Pels weist auf „liebevolle“ Identifikationen dieser Art mit den epistemologischen Subjekten und deren Standpunkt in Hill Collins Werken hin (vgl. Pels 1996: 81), in denen sie seiner Meinung nach einen Standpunkt von und für Schwarze/n Frauen einnimmt und sie dadurch intellektualisiert. Seine Kritik stützt er auf die These, dass die Standpunkte der Untergeordneten nie eine unvermittelte Sicht ermöglichen, sondern vielmehr „bewegliche“ Standpunkte als Analysekategorien benötigt werden, und darauf, dass eine allzu starke Rollenübernahme der Entmächtigten durch Intellektuelle gewisse Risiken birgt (vgl. Pels 1996: 84).
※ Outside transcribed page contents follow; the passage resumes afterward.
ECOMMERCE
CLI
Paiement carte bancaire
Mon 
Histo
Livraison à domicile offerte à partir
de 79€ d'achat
Er hält es ebenso für erforderlich, dass diese (Für-)Sprecher*innenschafft von intellektuellen Eliten als Gruppen mit einer aufmerksamkeitslenkenden Sonderstellung stärker durch diese reflektiert wird. Wenn sich das epistemologische Subjekt („the outsider within“) nun theoretisch gleichzeitig an mehreren sozialen Standpunkten befindet („third position“), argumentiert Pels, verliert es seine partikulare Subjektivität zugunsten eines transzendenten Deutungsanspruches als vermittelte Analysekategorie (vgl. Pels 1996: 91).

5. Fragen und Diskussion

  1. Welchen Einfluss haben die soziodemografische Beschaffenheit einer Interpretationsgemeinschaft und ihre epistemischen Maßstäbe auf ihre eigene kritische Untersuchung?
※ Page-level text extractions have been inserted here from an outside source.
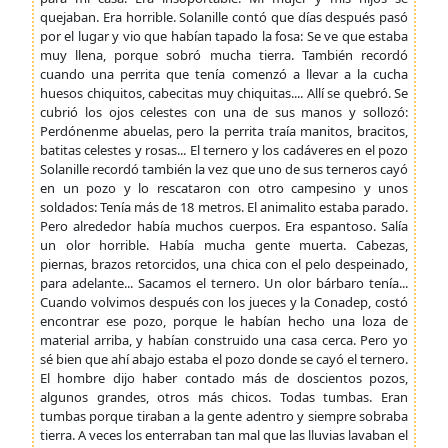
quejaban. Era horrible. Solanille contó que días después pasó
por el lugar y vio que habían tapado la fosa: Se ve que estaba
muy llena, porque sobró mucha tierra. También recordó
cuando una perrita que tenía comenzó a llevar a la cucha
huesos chiquitos, cabecitas muy chiquitas.... Allí se quebró. Se
cubrió los ojos celestes con una de sus manos y sollozó:
Perdónenme abuelas, pero la perrita traía manitos, bracitos,
batitas celestes y rosas... El ternero y los cadáveres en el pozo
Solanille recordó también la vez que uno de sus terneros cayó
en un pozo y lo rescataron con otro campesino y unos
soldados: Tenía más de 18 metros. El animalito estaba parado.
Pero alrededor había muchos cuerpos. Era espantoso. Salía
un olor horrible. Había mucha gente muerta. Cabezas,
piernas, brazos retorcidos, una chica con el pelo despeinado,
para adelante... Sacamos el ternero. Un olor bárbaro tenía...
Cuando volvimos después con los jueces y la Conadep, costó
encontrar ese pozo, porque le habían hecho una loza de
material arriba, y habían construido una casa cerca. Pero yo
sé bien que ahí abajo estaba el pozo donde se cayó el ternero.
El hombre dijo haber contado más de doscientos pozos,
algunos grandes, otros más chicos. Todas tumbas. Eran
tumbas porque tiraban a la gente adentro y siempre sobraba
tierra. A veces los enterraban tan mal que las lluvias lavaban el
  2. Können Intellektuelle in homogenen Interpretationsgemeinschaften angemessen die anderen Standpunkte von Unterdrückten verstehen, ohne dass sie dieselbe Unterdrückung erfahren haben?
  3. Seht ihr Gefahren für die Wissensgenerierung, wenn intellektuelle Gruppen über die Standpunkte unterdrückter Gruppen schreiben?
  4. Wer hat die Möglichkeit, epistemischen Widerstand zu leisten?
  5. Kann die epistemische Macht methodologisch derart eingeschränkt werden, dass demokratische Forschung möglich wird und akademische Wissensformen dekolonisiert werden?